I am not in the habit of reading classic horror stories but this weekend I picked up John Kenneth Galbraith’s 1955 book, The Great Crash: 1929. Unfortunately it is non-fiction. And even more unfortunately it is selling well in the university bookstore. Galbraith is gone but his book lives on. In a new Foreword written in the 1990s he noted that it has never gone out of print since its publication more than 50 years ago, mainly because every decade or two we have a new stock market crisis to renew interest. Since 1929 these crises have all been harbingers of recession, not depression. It isn’t clear if this one will be different or another 1929 disaster. Reading the book, however, is frightening because the parallels are eerily similar, from the incessant incantations of convenient wisdom (the fundamentals are sound, the big players are stabilizing things, the market is poised for rebound after being oversold, etc., etc.) to the actual behavior of the market.
The free fall of Black Thursday (October 24, 1929) was presaged by a number of other sell-offs and in fact the market rebounded and finished off only a bit below its start. The panic was over by noon that day as the “organized support” of a cabal of Wall Street bankers moved in to support prices. They held steady on the Friday after Black Thursday and were off only a little on Saturday (a normal but shorter trading day at that time). Then on Monday the real disaster started to unfold. Free fall and no closing rally. On Tuesday, the worst day in Wall Street history (until now). Then a brief respite on Wednesday, with a gain. But for the next two and half years, the direction was generally and inexorably down as the country and the world went over the cliff into the abyss.
Will this be averted this time around? Possibly. Possibly not. Those at the helm don’t seem to have a firm grasp of the situation, which is not surprising since people are still arguing over what caused the 1929 crash. Those with their hands on the wheel in the US seem more than usually clueless. They’ve wasted three weeks in to staunch the bleeding that many predicted wouldn’t work. The obvious approach — essentially to nationalize the banks — was not taken for ideological reasons. Europe, led by the UK, has now taken the lead. If we are lucky, the US will be a tardy follower.
There’s no doubt there are a lot of smart people involved in trying to figure this out. But the system is extremely complex. We have a hard time predicting the weather and the arguments over climate modeling are well known. But it turns out that scientists are in agreement that we have better models for climate than we have financial models:
With Wall Street’s vaunted financial models looking shaky, could other models of complex systems — say, the climate models that underpin our understanding of global warming — have similar faults?
In two words, say scientists and financial engineers: not really. It turns out that it’s much harder to model human sentiment, the basis of value, than particle interaction.
“It’s the physics. The issue is that economic models aren’t based on any underlying physically observed facts. They’re based on people’s feelings,” said Gavin Schmidt, a climate modeler at Goddard Institute for Space Studies. “We’re not having a climate crisis because there’s a lack of confidence in water vapor.” (Wired)

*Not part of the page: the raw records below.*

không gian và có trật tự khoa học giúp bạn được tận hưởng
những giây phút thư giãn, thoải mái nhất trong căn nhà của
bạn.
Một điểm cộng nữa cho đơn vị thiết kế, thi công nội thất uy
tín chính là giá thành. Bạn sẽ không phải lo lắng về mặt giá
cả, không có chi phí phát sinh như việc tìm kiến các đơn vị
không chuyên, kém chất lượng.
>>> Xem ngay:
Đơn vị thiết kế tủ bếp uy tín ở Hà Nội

These are the models that the technicians use to price the derivatives and other complicated financial instruments that are part of this unholy global mess. But we are much farther ahead with climate models which have a sound scientific basis:
“Climate models are very complex but you more or less understand the basic physics or chemistry,” said [Emanuel Derman, a physicist turned financial engineer, who teaches at Columbia University]. “[Finance papers] look like physics but a lot of the similarity is syntactic more than semantic.”
For example, stock options are priced with the Black-Scholes model, which says that stock price movement can be seen to move like the random movements of particles suspended in a liquid, i.e. Brownian motion. But stock price models differ from particle models because they describe the aggregate actions of people.

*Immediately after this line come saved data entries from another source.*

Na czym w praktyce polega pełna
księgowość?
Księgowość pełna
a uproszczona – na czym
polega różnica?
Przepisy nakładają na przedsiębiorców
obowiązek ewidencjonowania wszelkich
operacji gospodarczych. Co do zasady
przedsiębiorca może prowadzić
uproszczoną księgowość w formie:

“When you put out a weather forecast, the weather doesn’t read your forecast and get affected by it,” Derman said.
In other words, Derman argues, in a soon-to-be released essay, the primary difference between physical and financial models is that the accuracy of financial models could be fundamentally unknowable. No test can really validate how they works.

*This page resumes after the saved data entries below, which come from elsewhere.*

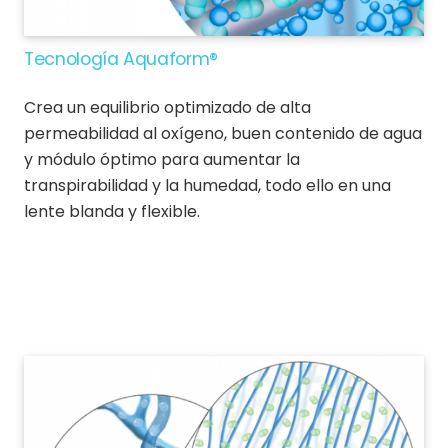
Tecnología Aquaform®
Crea un equilibrio optimizado de alta
permeabilidad al oxígeno, buen contenido de agua
y módulo óptimo para aumentar la
transpirabilidad y la humedad, todo ello en una
lente blanda y flexible.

“The gap between a successful financial model and the correct value is nearly indefinable,” he writes.
Functionally, the ability to generate returns determines how useful a financial model is.
“What then is the test of the [Black-Scholes] model?” asked Jeremy Bernstein in a prescient 2004 Commentary article. “Presumably, it is that if one uses it as a guide to buy these options and, as a result, goes broke, one will be inclined to re-examine the assumptions. Presumably.” (Wired)
I guess we aren’t presuming this any longer. Or shouldn’t be. But who knows? The same people who are climate change deniers because they don’t believe the science-based models are often the same people who were willing to put financial policy in the back seat while much worse models were running the autopilot.
Now we can have the best of both worlds: climate change and global depression. Lucky us.